CVE-2023-37679: 
Mirth Connect vulnerability analysis and mitigation

A remote command execution (RCE) vulnerability was discovered in NextGen Mirth Connect v4.3.0, tracked as CVE-2023-37679. The vulnerability allows attackers to execute arbitrary commands on the hosting server without requiring authentication. Mirth Connect is an open-source healthcare data integration system used for managing and sending bi-directional healthcare messages. The vulnerability affects all versions of the product (Linux, Windows, and MacOS) up to version 4.3.0 (IHTeam Advisory).

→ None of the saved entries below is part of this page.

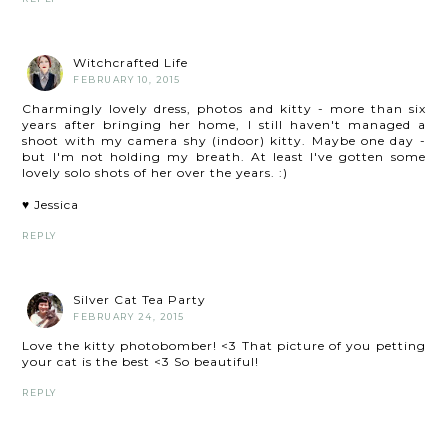
Witchcrafted Life
FEBRUARY 10, 2015
Charmingly lovely dress, photos and kitty - more than six
years after bringing her home, I still haven't managed a
shoot with my camera shy (indoor) kitty. Maybe one day -
but I'm not holding my breath. At least I've gotten some
lovely solo shots of her over the years. :)
♥ Jessica
REPLY
Silver Cat Tea Party
FEBRUARY 24, 2015
Love the kitty photobomber! <3 That picture of you petting
your cat is the best <3 So beautiful!
REPLY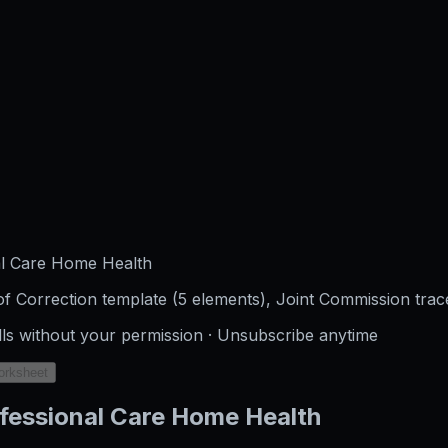
al Care Home Health
f Correction template (5 elements), Joint Commission trac
lls without your permission · Unsubscribe anytime
orksheet
fessional Care Home Health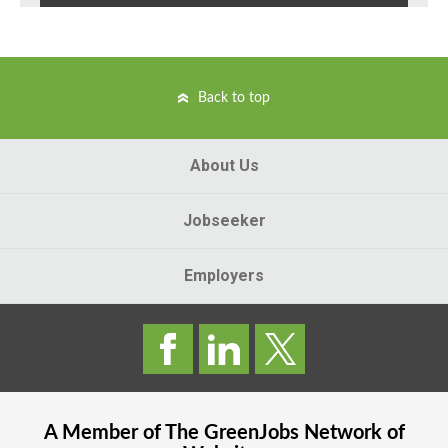
Back to top
About Us
Jobseeker
Employers
A Member of The
GreenJobs
Network of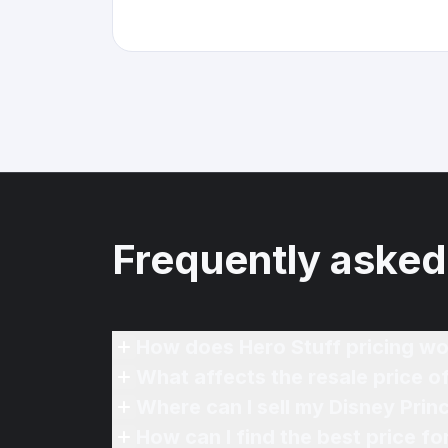
Frequently asked
How does Hero Stuff pricing wo
What affects the resale price o
Where can I sell my Disney Prin
How can I find the best price f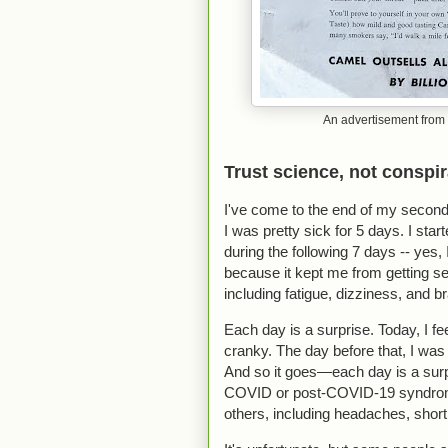
An advertisement from 
Trust science, not conspi
I've come to the end of my second
I was pretty sick for 5 days. I s
during the following 7 days -- yes, 
because it kept me from getting ser
including fatigue, dizziness, and b
Each day is a surprise. Today, I fe
cranky. The day before that, I was 
And so it goes—each day is a surpr
COVID or post-COVID-19 syndrome
others, including headaches, short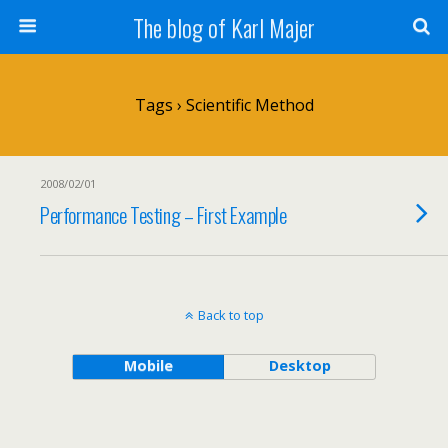
The blog of Karl Majer
Tags › Scientific Method
2008/02/01
Performance Testing – First Example
Back to top
Mobile
Desktop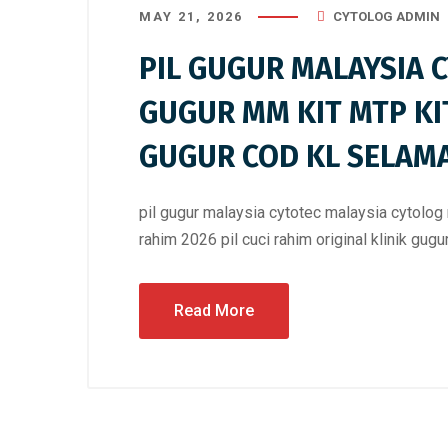
MAY 21, 2026
CYTOLOG ADMIN
PIL GUGUR MALAYSIA 
GUGUR MM KIT MTP KI
GUGUR COD KL SELAM
pil gugur malaysia cytotec malaysia cytolog 
rahim 2026 pil cuci rahim original klinik gug
Read More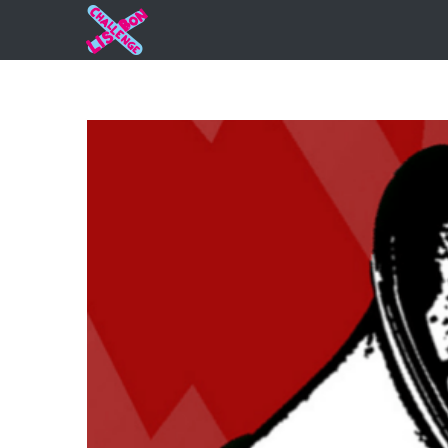
Strugglin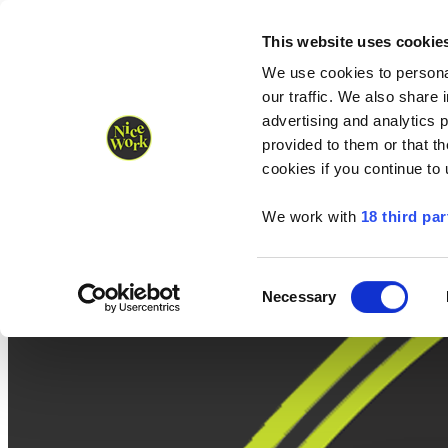
Nice Work wins Agency of the Year • Hastings Half named Midsized 
Runners
Organisers
NW Supplies
This website uses cookie
We use cookies to personal
our traffic. We also share 
advertising and analytics 
provided to them or that th
cookies if you continue to
We work with
18 third par
Consent
Necessary
Selection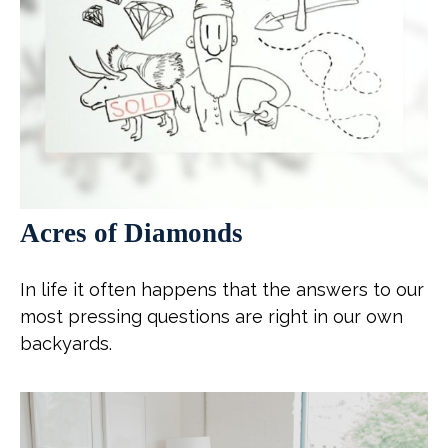
Acres of Diamonds
In life it often happens that the answers to our
most pressing questions are right in our own
backyards.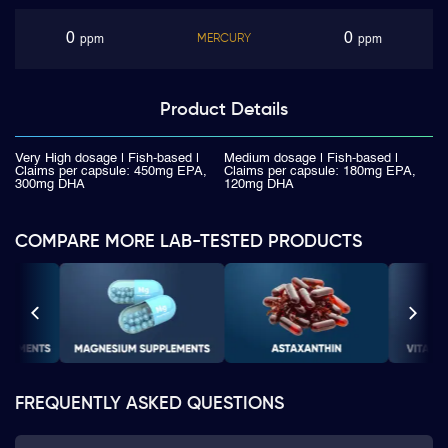
0
0
MERCURY
ppm
ppm
Product
Details
Very High dosage | Fish-based |
Medium dosage | Fish-based |
Claims per capsule: 450mg EPA,
Claims per capsule: 180mg EPA,
300mg DHA
120mg DHA
COMPARE MORE LAB-TESTED PRODUCTS
FREQUENTLY ASKED QUESTIONS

The vulnerability stems from an internal servlet filter in the Mirth Connect's code-base rather than third-party components. The issue is particularly critical when running on Java Runtime Environment (JRE) 8.0 or below. The vulnerability received a CVSS v3.1 base score of 9.8 (Critical) with the vector string CVSS:3.1/AV:N/AC:L/PR:N/UI:N/S:U/C:H/I:H/A:H, indicating network accessibility, low attack complexity, and no required privileges or user interaction (NVD).

The impact of this vulnerability is severe, particularly because by default, the Mirth Connect server starts with administrative privileges (root or SYSTEM). This means any remote command execution will have maximum system impact. At the time of discovery, approximately 2,000 systems were exposed on the internet according to Shodan searches (IHTeam Advisory).

The vulnerability was patched in Mirth Connect version 4.4.0. Organizations are advised to upgrade to version 4.4.1 or later, as version 4.4.0 was later found to have an incomplete fix. Additionally, the vendor announced plans to discontinue support for JRE 8.0 in favor of newer versions. The management interface of Mirth Connect should never be exposed to the Internet, and appropriate firewall rules should be implemented (IHTeam Advisory).